When the number of divisors is greater than the number itself

 

The fact that a prime can be written as a nontrivial product of two complex integers is certainly very surprising to many, it may even be shocking.

Surprising or not, the fact is true and it would be right to go around. Perhaps not all primes “betray” the ancient classic character of not divisible building blocks. It can be seen quickly. that every prime is a “traitor”. What's more. We see that every prime number can be written in surprisingly many ways as a nontrivial product. (By the way, it would be absolutely right for someone to despise the mention of surprise, since it really isn’t a mathematical concept).
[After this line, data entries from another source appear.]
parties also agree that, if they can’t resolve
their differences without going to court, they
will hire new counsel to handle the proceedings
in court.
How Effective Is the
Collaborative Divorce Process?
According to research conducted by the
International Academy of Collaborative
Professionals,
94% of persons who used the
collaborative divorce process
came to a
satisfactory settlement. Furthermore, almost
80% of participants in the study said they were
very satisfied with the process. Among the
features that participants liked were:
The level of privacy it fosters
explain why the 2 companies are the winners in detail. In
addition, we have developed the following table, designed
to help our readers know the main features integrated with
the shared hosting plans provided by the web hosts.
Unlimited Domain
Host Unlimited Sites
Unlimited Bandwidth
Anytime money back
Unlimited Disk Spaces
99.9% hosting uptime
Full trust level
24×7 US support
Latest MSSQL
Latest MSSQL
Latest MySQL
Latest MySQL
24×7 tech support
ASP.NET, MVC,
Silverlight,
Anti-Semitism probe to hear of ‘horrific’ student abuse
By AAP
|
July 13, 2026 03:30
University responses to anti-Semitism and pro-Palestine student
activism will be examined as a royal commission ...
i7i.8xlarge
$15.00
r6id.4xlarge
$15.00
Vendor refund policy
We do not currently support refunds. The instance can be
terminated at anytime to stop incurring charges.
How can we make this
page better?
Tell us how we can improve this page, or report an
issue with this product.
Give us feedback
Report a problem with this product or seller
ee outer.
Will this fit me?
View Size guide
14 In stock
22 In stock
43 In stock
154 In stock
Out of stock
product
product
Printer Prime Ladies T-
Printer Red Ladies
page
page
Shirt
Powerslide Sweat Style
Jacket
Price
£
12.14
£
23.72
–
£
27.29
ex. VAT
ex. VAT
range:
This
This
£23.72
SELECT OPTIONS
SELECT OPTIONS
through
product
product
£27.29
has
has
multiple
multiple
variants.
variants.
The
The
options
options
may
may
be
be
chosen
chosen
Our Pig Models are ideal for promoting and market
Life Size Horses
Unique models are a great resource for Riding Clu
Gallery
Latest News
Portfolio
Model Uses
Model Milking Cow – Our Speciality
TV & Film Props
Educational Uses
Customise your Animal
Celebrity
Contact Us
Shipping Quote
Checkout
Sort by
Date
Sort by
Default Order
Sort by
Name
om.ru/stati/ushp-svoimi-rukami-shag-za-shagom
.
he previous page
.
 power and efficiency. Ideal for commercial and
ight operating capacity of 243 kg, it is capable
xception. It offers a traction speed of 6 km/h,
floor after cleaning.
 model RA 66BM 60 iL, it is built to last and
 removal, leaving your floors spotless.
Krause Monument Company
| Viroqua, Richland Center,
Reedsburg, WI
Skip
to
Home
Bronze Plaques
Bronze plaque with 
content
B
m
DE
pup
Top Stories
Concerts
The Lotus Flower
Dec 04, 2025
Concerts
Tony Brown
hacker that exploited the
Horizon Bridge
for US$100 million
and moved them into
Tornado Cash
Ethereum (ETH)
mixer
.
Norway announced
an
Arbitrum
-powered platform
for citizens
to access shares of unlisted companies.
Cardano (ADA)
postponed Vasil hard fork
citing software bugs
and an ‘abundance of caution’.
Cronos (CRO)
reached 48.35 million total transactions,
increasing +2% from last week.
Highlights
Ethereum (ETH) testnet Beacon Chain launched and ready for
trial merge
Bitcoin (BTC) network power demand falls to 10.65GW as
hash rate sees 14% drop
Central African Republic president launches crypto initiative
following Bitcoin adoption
Let's see an example! The number of nontrivial divisors of the popular 13 is… 14!

 

-13+0i, -3-2i, -3+2i, -2-3i, -2+3i, -1+0i, 0-13i, 0-1i, 0+1i, 0+13i, 2-3i, 2+3i, 3-2i, 3+2i

 

But if 13 is capable of this, why be surprised that 12 has 38 nontrivial divisors among complex integers. Now, ready for anything, let’s look at the number of nontrivial divisors of all natural numbers between 1 and 100! These:

 

3, 10, 6, 18, 14, 22, 6, 26, 10, 46, 6, 38, 14, 22, 30, 34, 14, 34, 6, 78, 14, 22, 6, 54, 34, 46, 14, 38, 14, 94, 6, 42, 14, 46, 30, 58, 14, 22, 30, 110, 14, 46, 6, 38, 46, 22, 6, 70, 10, 106, 30, 78, 14, 46, 30, 54, 14, 46, 6, 158, 14, 22, 22, 50, 62, 46, 6, 78, 14, 94, 6, 82, 14, 46, 70, 38, 14, 94, 6, 142, 18, 46, 6, 78, 62, 22, 30, 54, 14, 142, 30, 38, 14, 22, 30, 86, 14, 34, 22, 178

 

I definitely have a feeling that we still have a lot of interesting things to do here.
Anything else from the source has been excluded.